I fondly remember my grandfather drinking Manhattans when we’d go out to a restaurant with him, and my dad recalls my grandmother making them for the two of them after dinner when he was growing up. The drink’s roots trace back to the late 19th century in a bar called the Hoffman House in, you guessed it, Manhattan!

But unfortunately, the Manhattan is often still viewed as an old man’s drink. But it’s probably – no it’s actually – my favorite classic cocktail. Here’s why: it’s made with just three ingredients, which means it’s ultra simple and there’s absolutely no fluff in it to mask those ingredients. It also strikes a perfect balance of sweet and bitter tastes, with the oakyness and sweetness of the whiskey shining through without overpowering. Anyone can learn to appreciate a Manhattan; it’s just all about discovering how you like yours.

So last night, I decided to change up the usual way I like to drink my Manhattans, which is with bourbon rather than the traditional rye and made “perfect.” Perfect is a term used to describe a Manhattan with half sweet and half dry vermouth, rather than using only sweet vermouth (but using the same proportion of vermouth regardless). Since I only had Martini sweet vermouth in the house, that’s what I was going to use, with Woodford Reserve bourbon and a bottle of Bittercube’s cherry bark vanilla bitters, which I hadn’t tried before [fun fact: Bittercube’s basic aromatic bitters recipe is featured in Booze for Babes for those who want to try making them at home]. Usually, you’d use Angostura bitters, in a Manhattan but its simplicity allows you to change out the flavors and types of ingredients while keeping with the proportions, and wind up with a subtlety different taste.


Some people like to place a maraschino cherry in their Manhattan, but I find them to be syrupy and gross.
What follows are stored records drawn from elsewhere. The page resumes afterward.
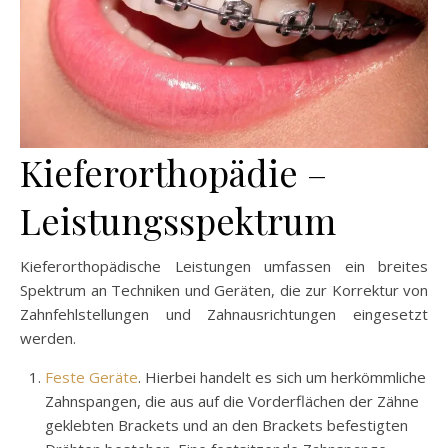
Kieferorthopädie –
Leistungsspektrum
Kieferorthopädische Leistungen umfassen ein breites
Spektrum an Techniken und Geräten, die zur Korrektur von
Zahnfehlstellungen und Zahnausrichtungen eingesetzt
werden.
Feste Geräte
. Hierbei handelt es sich um herkömmliche
Zahnspangen, die aus auf die Vorderflächen der Zähne
geklebten Brackets und an den Brackets befestigten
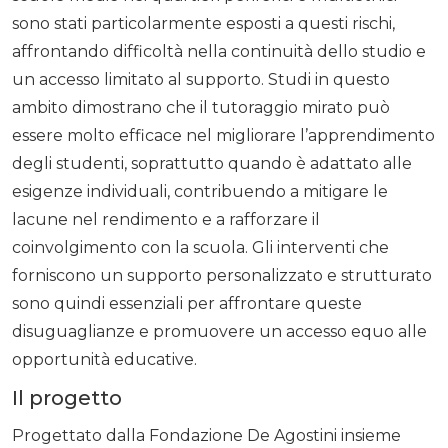
sono stati particolarmente esposti a questi rischi,
affrontando difficoltà nella continuità dello studio e
un accesso limitato al supporto. Studi in questo
ambito dimostrano che il tutoraggio mirato può
essere molto efficace nel migliorare l’apprendimento
degli studenti, soprattutto quando è adattato alle
esigenze individuali, contribuendo a mitigare le
lacune nel rendimento e a rafforzare il
coinvolgimento con la scuola. Gli interventi che
forniscono un supporto personalizzato e strutturato
sono quindi essenziali per affrontare queste
disuguaglianze e promuovere un accesso equo alle
opportunità educative.
Il progetto
Progettato dalla Fondazione De Agostini insieme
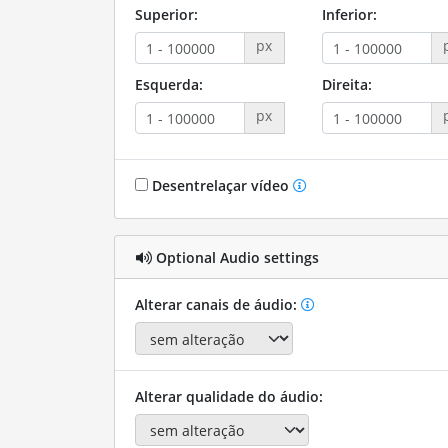
Superior:
Inferior:
px
Esquerda:
Direita:
px
Desentrelaçar vídeo
Optional Audio settings
Alterar canais de áudio:
Alterar qualidade do áudio:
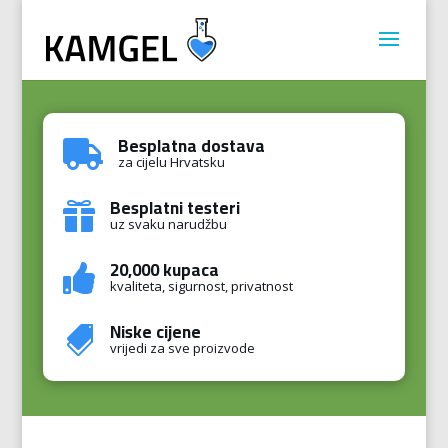
Besplatna dostava

za cijelu Hrvatsku
Besplatni testeri

uz svaku narudžbu
20,000 kupaca

kvaliteta, sigurnost, privatnost
Niske cijene

vrijedi za sve proizvode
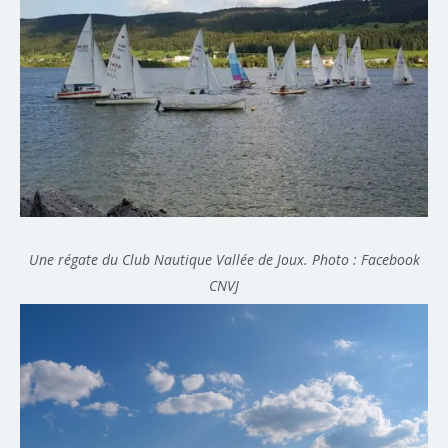
Une régate du Club Nautique Vallée de Joux. Photo : Facebook
CNVJ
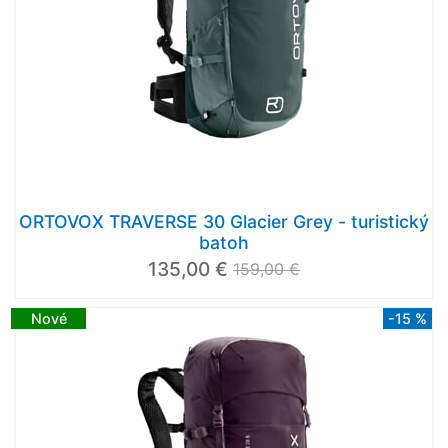
ORTOVOX TRAVERSE 30 Glacier Grey - turistický
batoh
135,00 €
159,00 €
Nové
-15 %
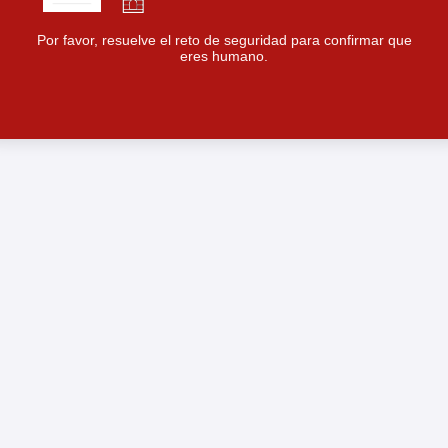
Por favor, resuelve el reto de seguridad para confirmar que
eres humano.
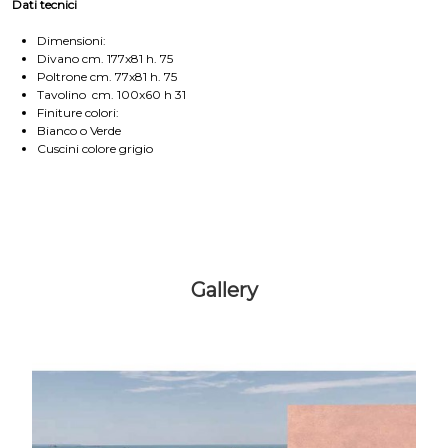
Dati tecnici
Dimensioni:
Divano cm. 177x81 h. 75
Poltrone cm. 77x81 h. 75
Tavolino cm. 100x60 h 31
Finiture colori:
Bianco o Verde
Cuscini colore grigio
Gallery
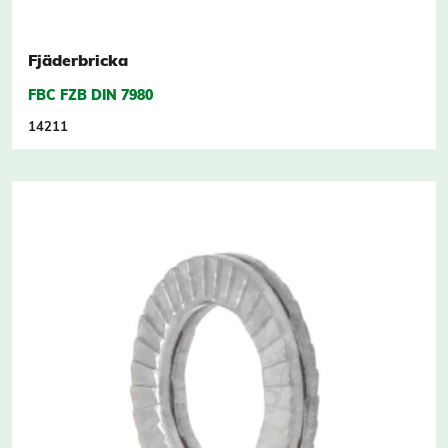
Fjäderbricka
FBC FZB DIN 7980
14211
Plus I like my Manhattan to be an elegant rust brown color rather than cherry red. I was afraid that the sweet vermouth was going to make the drink too saccharin for me, but once I mixed everything together, it not only looked beautiful, but it tasted fantastic! The cherry bark and vanilla aromas trick your olfactory system into thinking the drink is much sweeter, but it’s actually not. This made me think that this recipe would be great for a Manhattan novice who typically finds the drink too alcoholic for them. Overall, this Manhattan maintained a balanced profile that was easy to savor and fun to make. See for yourself with the recipe below. Got a spin on the Manhattan you think is absolutely the best? Tell me about it!


My Manhattan Recipe 

(makes one drink in a four-ounce glass)

2 ounces Woodford Reserve bourbon

1/2 ounce sweet vermouth

1/2 ounce dry vermouth

3-4 drops of Bittercube Cherry Bark Bitters

Add all ingredients to a shaker with ice and stir vigorously with an 11 inch barspoon (but a wooden cooking spoon will do in a pinch). Strain into cocktail or coupe glasses.